Directions —
Would you filter these records and copy every line that has the word "agence"?

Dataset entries
----------------
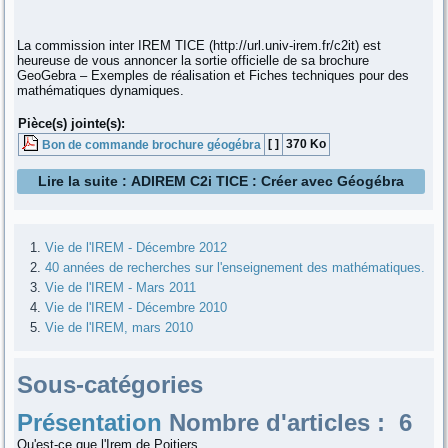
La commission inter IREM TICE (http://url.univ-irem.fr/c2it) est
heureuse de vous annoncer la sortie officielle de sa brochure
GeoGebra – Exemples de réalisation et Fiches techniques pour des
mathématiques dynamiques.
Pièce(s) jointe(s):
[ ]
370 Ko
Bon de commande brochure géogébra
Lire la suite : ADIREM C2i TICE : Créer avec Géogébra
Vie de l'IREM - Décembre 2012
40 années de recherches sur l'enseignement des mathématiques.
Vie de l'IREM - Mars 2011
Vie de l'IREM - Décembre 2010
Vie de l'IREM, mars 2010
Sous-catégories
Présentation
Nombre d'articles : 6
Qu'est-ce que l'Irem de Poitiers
----------------
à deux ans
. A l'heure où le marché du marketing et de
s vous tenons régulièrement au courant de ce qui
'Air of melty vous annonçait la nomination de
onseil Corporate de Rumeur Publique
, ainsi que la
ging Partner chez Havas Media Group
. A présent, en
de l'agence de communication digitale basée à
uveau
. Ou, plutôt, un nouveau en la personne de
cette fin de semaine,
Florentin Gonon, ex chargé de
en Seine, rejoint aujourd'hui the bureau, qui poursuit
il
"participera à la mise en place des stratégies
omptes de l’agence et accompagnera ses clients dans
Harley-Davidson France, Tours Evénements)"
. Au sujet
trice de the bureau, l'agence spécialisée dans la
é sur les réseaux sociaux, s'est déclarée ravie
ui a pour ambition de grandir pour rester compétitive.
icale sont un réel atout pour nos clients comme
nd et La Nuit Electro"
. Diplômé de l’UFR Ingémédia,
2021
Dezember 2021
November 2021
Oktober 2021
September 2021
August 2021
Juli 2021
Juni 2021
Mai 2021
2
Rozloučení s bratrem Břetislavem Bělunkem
----------------
Task output —
de l'agence de communication digitale basée à
omptes de l’agence et accompagnera ses clients dans
trice de the bureau, l'agence spécialisée dans la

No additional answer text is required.